Congress’ strategy to concentrate on the local issues paid off. The focus of the party was unemployment and inflation rather than the national issues like Article 370, Ram temple construction, etc. which the saffron party raised in its campaign.

Statesman News Service | Shimla |

The wait is over, the Congress has, finally, come back to power in Himachal Pradesh with 40 seats in the 68-member legislative assembly in the state.

Things had started changing in favour of an alternative in the state’s pre-poll political landscape. Local issues like price rise and controversial pension scheme coupled with growing dissidence in the ruling BJP have, finally, pushed the ruling BJP out of the race for power.

The contest on most of the seats was direct, between Congress and BJP. This is what the state has been witnessing since 1990 where the voters, normally, prefer the change of guard.

In keeping with the tradition, Himachal Pradesh has not given the incumbent government another term. As in the past, the mandate is clear this time too with the Congress getting an absolute majority.

A number of factors worked in favour of the Congress party.   Prominent among them was the government’s lackadaisical approach to address concerns of the government employees over the new pension scheme. The Congress had promised to scrap the new pension scheme and restore the old one much to the relief of lakhs of the employees.

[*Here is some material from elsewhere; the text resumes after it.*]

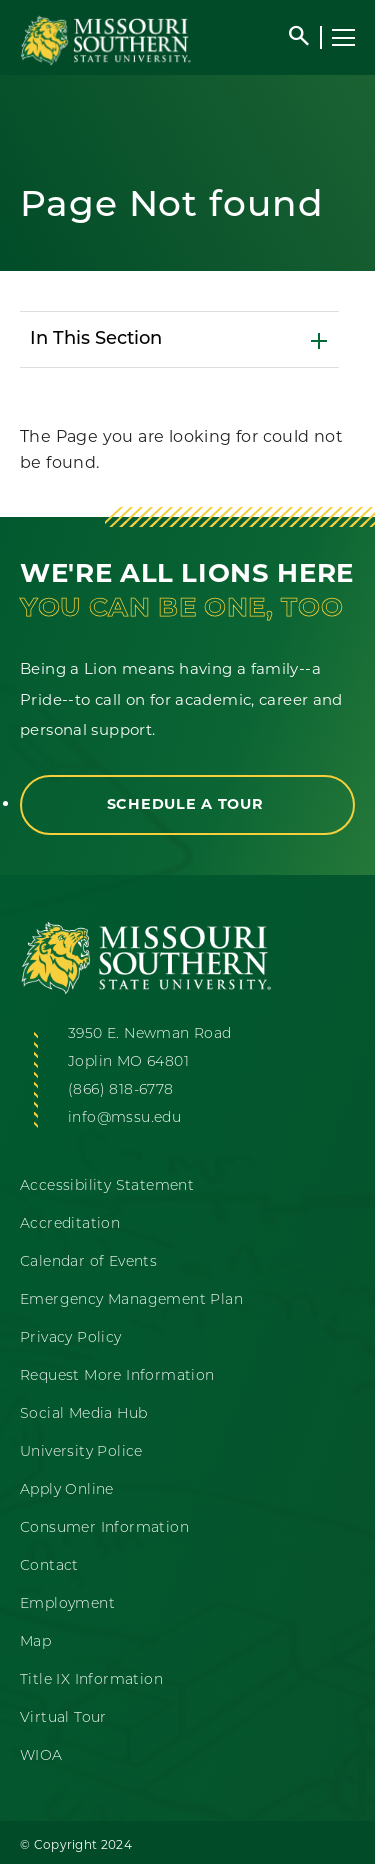 The height and width of the screenshot is (1864, 375). I want to click on Virtual Tour, so click(63, 1718). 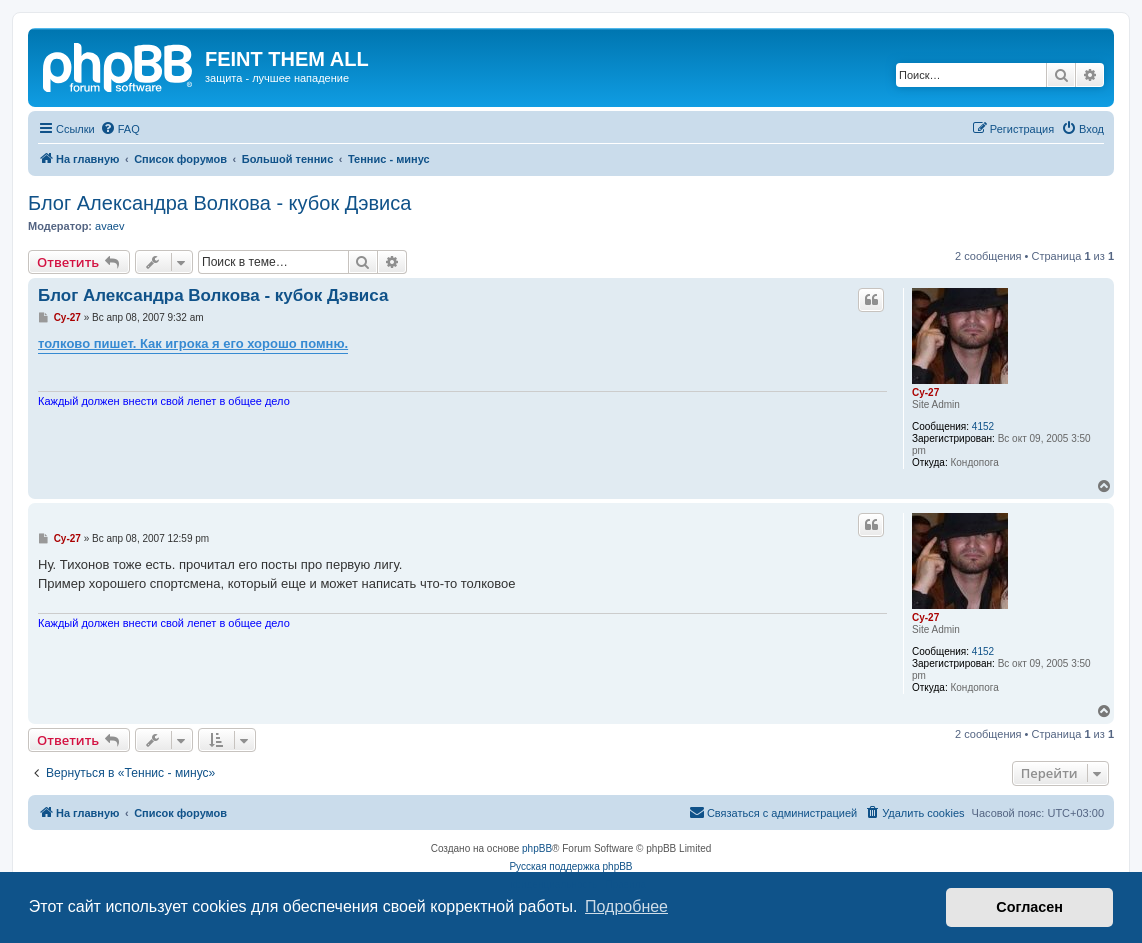 What do you see at coordinates (1029, 907) in the screenshot?
I see `Согласен [button]` at bounding box center [1029, 907].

The promise brought a hope to the retired government employees as well.

The BJP, on the contrary, chose to keep mum on the entire issue. Neither BJP national president JP Nadda, nor Jai Ram Thakur, the outgoing chief minister, tried to clear the air over the issue. Taking advantage of the situation, the Congress played its card well by making it an election issue.

Unlike the BJP, Congress concentrated on the local issues confronting the people for years. The focus of the party was unemployment and inflation rather than the national issues like Article 370, Ram temple construction, etc. to connect to the locals. During a by-election last year, Jai Ram Thakur had himself raised the price rise among other local issues. But these issues were strangely missing from the saffron party’s poll campaign.

The Congress refrained from announcing a chief ministerial candidate as a strategy to avoid possible internal rift in the party. This ensured unity in the party and they were able to put up a united front to take on the might of the state’s ruling dispensation.

A simmering resentment in a section of BJP leaders and workers on the issue of ticket distribution also helped the Congress in the elections. A number of BJP leaders, who enjoy popular support in their respective localities, were denied tickets.

The growing dissension in the BJP helped the Congress formulate strategies to beat the ruling party in a number of constituencies. An example of this is that despite popularity at the grassroots level, Hareesh Janartha, a BJP leader was not allowed to contest from the Shimla Urban seat where the party candidate lost to his Congress counterpart.

Same is the case with Sanjay Awasthi from Arki. The party did not give him a ticket to contest much to the disappointment of thousands of the party workers and supporters.

On the other hand, the BJP shifted former Cabinet Minister Suresh Bharadwaj from the Shimla Urban constituency to the Kasupti seat where he lost to Anirudh Singh of the Congress.